女園/藤堂浩人
帰り道。今日の定時報告の会議まではまだ時間がある。まぁでもここらでぶらぶらする用事もないので浩人と璃砂は先ほどまでの道を逆戻りし、早稲田駅から行きとは逆方向の東西線で、中野駅へと向かおうとしていた。
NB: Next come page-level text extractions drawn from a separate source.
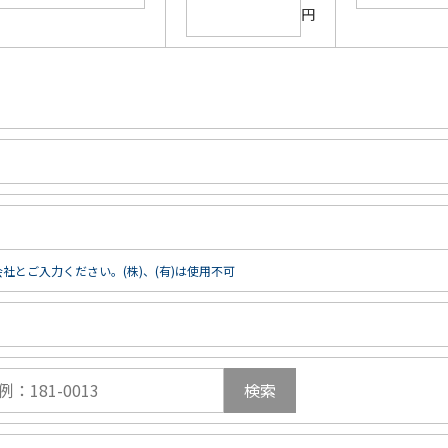
円
社とご入力ください。(株)、(有)は使用不可
検索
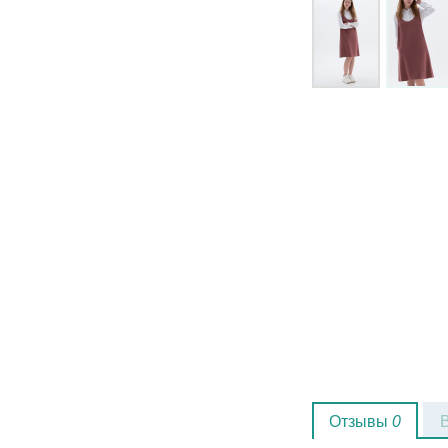
Отзывы
0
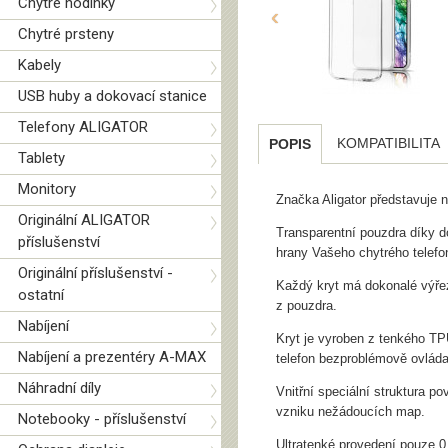
Chytré hodinky
‹
Chytré prsteny
Kabely
USB huby a dokovací stanice
Telefony ALIGATOR
KOMPATIBILITA
POPIS
Tablety
Monitory
Značka Aligator představuj
Originální ALIGATOR
Transparentní pouzdra díky d
příslušenství
hrany Vašeho chytrého telef
Originální příslušenství -
Každý kryt má dokonalé výřez
ostatní
z pouzdra.
Nabíjení
Kryt je vyroben z tenkého TP
Nabíjení a prezentéry A-MAX
telefon bezproblémově ovládal
Náhradní díly
Vnitřní speciální struktura p
vzniku nežádoucích map.
Notebooky - příslušenství
Ultratenké provedení pouze 0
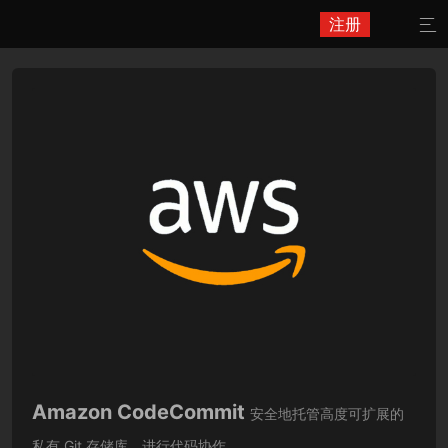
注册

Amazon CodeCommit
安全地托管高度可扩展的
私有 Git 存储库。进行代码协作。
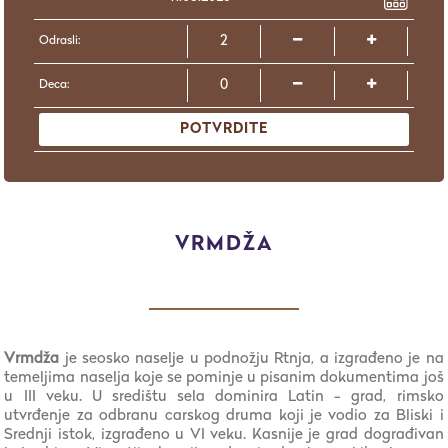
Odrasli:
Deca:
POTVRDITE
VRMDŽA
Vrmdža
je seosko naselje u podnožju Rtnja, a izgrađeno je na
temeljima naselja koje se pominje u pisanim dokumentima još
u III veku. U središtu sela dominira Latin - grad, rimsko
utvrđenje za odbranu carskog druma koji je vodio za Bliski i
Srednji istok, izgrađeno u VI veku. Kasnije je grad dograđivan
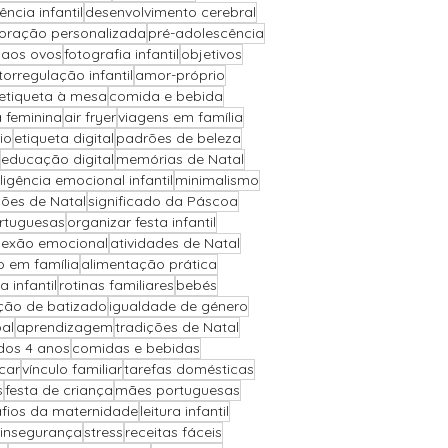
iência infantil
desenvolvimento cerebral
oração personalizada
pré-adolescência
 aos ovos
fotografia infantil
objetivos
torregulação infantil
amor-próprio
etiqueta à mesa
comida e bebida
a feminina
air fryer
viagens em família
io
etiqueta digital
padrões de beleza
educação digital
memórias de Natal
eligência emocional infantil
minimalismo
ões de Natal
significado da Páscoa
ortuguesas
organizar festa infantil
exão emocional
atividades de Natal
o em família
alimentação prática
a infantil
rotinas familiares
bebés
ção de batizado
igualdade de género
al
aprendizagem
tradições de Natal
 dos 4 anos
comidas e bebidas
car
vínculo familiar
tarefas domésticas
s
festa de criança
mães portuguesas
fios da maternidade
leitura infantil
insegurança
stress
receitas fáceis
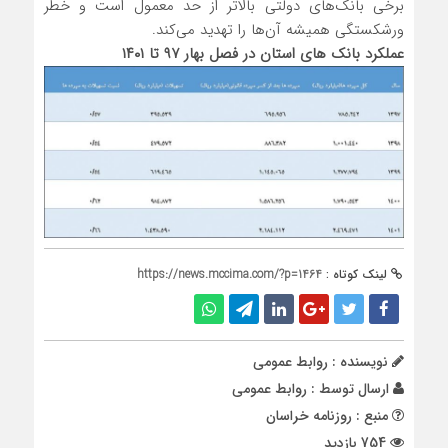
برخی بانک‌های دولتی بالاتر از حد معمول است و خطر
ورشکستگی همیشه آن‌ها را تهدید می‌کند.
عملکرد بانک های استان در فصل بهار ۹۷ تا ۱۴۰۱
لینک کوتاه :
https://news.mccima.com/?p=1464
نویسنده : روابط عمومی
ارسال توسط :
روابط عمومی
منبع : روزنامه خراسان
754 بازدید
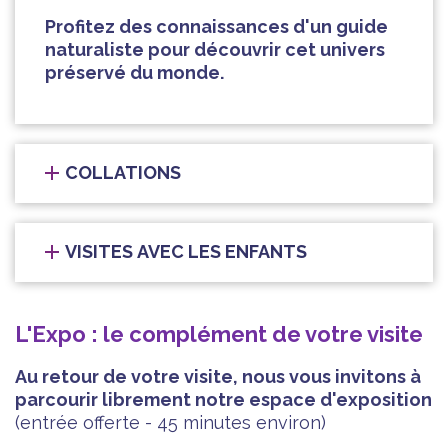
Profitez des connaissances d'un guide
naturaliste pour découvrir cet univers
préservé du monde.
COLLATIONS
VISITES AVEC LES ENFANTS
L'Expo : le complément de votre visite
Au retour de votre visite, nous vous invitons à
parcourir librement notre espace d'exposition
(entrée offerte - 45 minutes environ)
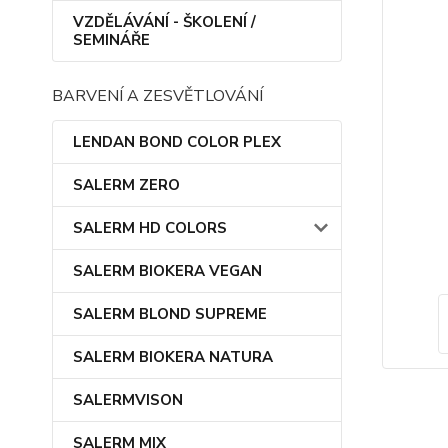
VZDĚLÁVÁNÍ - ŠKOLENÍ /
SEMINÁŘE
BARVENÍ A ZESVĚTLOVÁNÍ
LENDAN BOND COLOR PLEX
SALERM ZERO
SALERM HD COLORS
SALERM BIOKERA VEGAN
SALERM BLOND SUPREME
SALERM BIOKERA NATURA
SALERMVISON
SALERM MIX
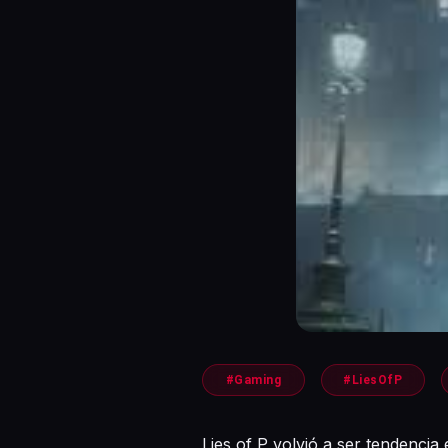
#Gaming
#LiesOfP
Lies of P volvió a ser tendenci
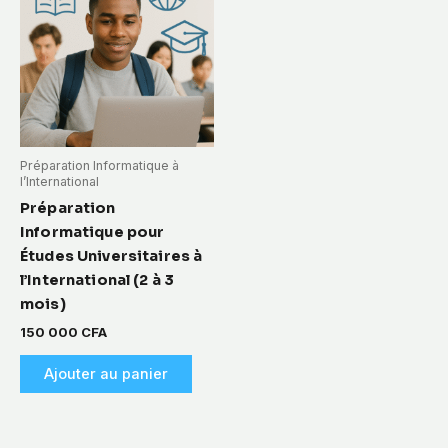
Préparation Informatique à
l’International
Préparation
Informatique pour
Études Universitaires à
l’International (2 à 3
mois)
150 000
CFA
Ajouter au panier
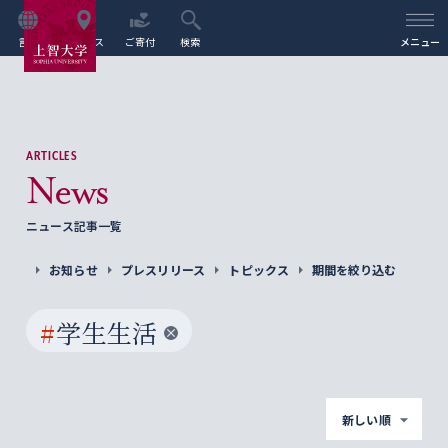
言語
アクセス
ご寄付
検索
メニュー
ARTICLES
News
ニュース記事一覧
お知らせ
プレスリリース
トピックス
期間を絞り込む
#
学生生活
新しい順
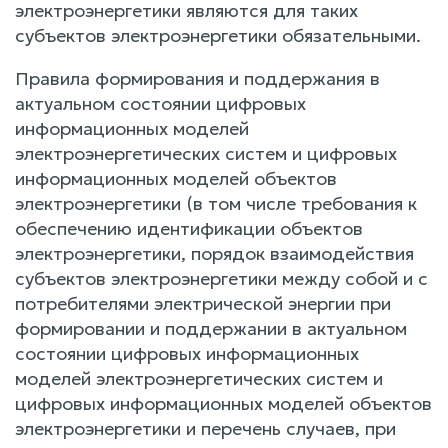
электроэнергетики являются для таких
субъектов электроэнергетики обязательными.
Правила формирования и поддержания в
актуальном состоянии цифровых
информационных моделей
электроэнергетических систем и цифровых
информационных моделей объектов
электроэнергетики (в том числе требования к
обеспечению идентификации объектов
электроэнергетики, порядок взаимодействия
субъектов электроэнергетики между собой и с
потребителями электрической энергии при
формировании и поддержании в актуальном
состоянии цифровых информационных
моделей электроэнергетических систем и
цифровых информационных моделей объектов
электроэнергетики и перечень случаев, при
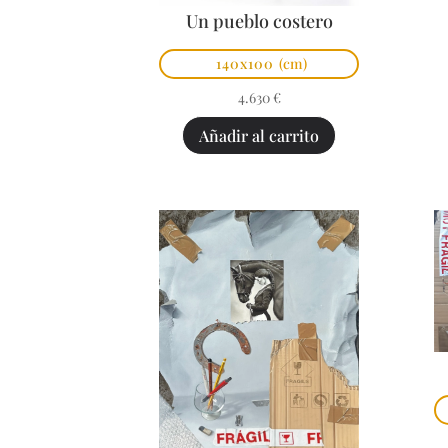
Un pueblo costero
140x100
(cm)
4.630
€
Añadir al carrito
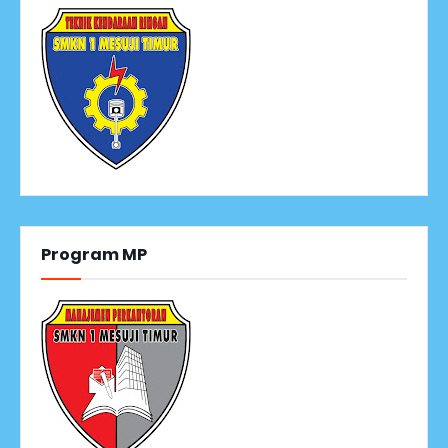
Program MP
歩けば、今となっては苦い思い出、あの名門女子大前に近づいて行く。璃砂が泣き崩れたあの交差点も遠目に見えた。
そのまま直進しようとした、その時だった。
璃砂がかくんと進路を変え、その女子大の中へと入っていく。
それも無言で。
「おい、どうした門田警部補」
「止めてください。その呼び方。」
立ち止まり、ゆるりとこちらを振り向く。
「私が呼ぶように、もう少し相方、いえ。相棒らしい呼び方をしてください」
ずっと階級で呼んできたのは君の方からだろう。
「じゃあ、門田、君?」
「杉下右京ですか。別に誰もボケろとは言ってません」
いや別に、“相棒”でボケたつもりは無いんだが……。
――なぜかウケを狙ったわけでも無いのに、滑ったみたいになってしまっていた。
「まぁでも、別に良いですよ。門田君で」
くすり、と笑うと歩を進める。あれ、もしかしてウケてたのか。
「おい、だから」
「ついて来れば分かりますよ、藤堂さん」
礼集女学園のキャンパスに入ると、先ほどの大学キャンパスとはまた違った雰囲気であると感じた。女子大、というのも大きいのだろう。何しろ守衛と女学生達の挨拶が、ごきげんよう、なのである。
そこにスーツの男一人。
流石に、堪える。
ヒソヒソとしたざわめきが不快だ。もう夕方と言っても差し支えないくらいの時間帯。なのに未だこの大学には女学生があふれている。きっと先ほどから背中に感じる不躾な視線も、浩人の気のせいではないのだろう。
「あれぇ……」
彼女は目の前でスマートフォンをいじっている。なんだ。ついて来れば分かるんじゃなかったのか。
「あぁっリサちゃーん、こっちこっちィ」
すると向かいから女学生が数人、こちらに手を振っている。
なんだなんだ。
「ああっ、こっちの教室だったんだぁ」
「そーそー。リサちゃんさっき振りー」
さっき振り?
確かに駆け寄ってきた女学生には見覚えがある。
――ああ。そういや名刺、渡してたか。
彼女等は昼前に浩人を叱りつけた、あの女学生達であるようだった。
どうやら彼女たちともう一度顔を合わせなければいけなかったのは、ちゃんと捜査の一環、というものらしかった。
先ほど聴取したジャグリングサークルは、様々な大学の学生が参加できる、いわゆるインカレサークル。事実この礼集女学園の学生も数人、件のサークルに所属していたらしく。被害者女性と同じ高校に通っていた友人がいるらしい。
――それくらい、教えてくれても良かっただろ。
そう耳打ちすると、彼女は尖った口調で応戦してきた。
「藤堂さんが変な事聞くからじゃないですか。こっちから話しかけ辛い空気にした、そっちの責任です」
変な事?捜査中だぞ。そんなことを璃砂に聞いた覚えはない。
「へー。二人って喧嘩してた割に、案外仲よさげだね」
俺達は仲良くないし、なるつもりもない。そう言う彼女は二人にやけに慣れなれしかった。
先ほど自己紹介してくれた礼集女学園二年、穂積佳苗。昼前に浩人を女の敵呼ばわりした女学生。彼女が浩人と璃砂の案内役を買って出たのだ。
「ケイサツっておもしろーい。恋人同士みたーい」
「そ、そういうんじゃ」
赤面する璃砂。なんだ、こんな男じゃ恥ずかしいか。
「か、佳苗ちゃんはついてきていいの?」
赤面したままの璃砂が問うた。確かに、被害者の関係者の知り合いというのは彼女ではない。ついてくる必要はないし、むしろ邪魔ですらある。
「いいのいいの、暇だし」
それに、と付け加える。
「二人を見てるのすっごく面白いんだもん、何も騒いだり、迷惑になる様な事しないよ?ね、良いでしょ?」
一般人の興味本位とはこちらからすればそれこそ迷惑以外の何物でもない。しかし案内役に代わりはいない。頼むから。
「捜査の邪魔だけは、しないで下さいね」
「何々?邪魔したらどうなんの?公務執行妨害ってヤツ?」
迷惑になることはしないんじゃなかったか。
「まぁそんなところです」
「何それぇ、ウケるー」
どこら辺がウケてんだよ。何も面白い事を言ったつもりはない。
若い女学生相手に、早くも浩人は疲れ始めていた。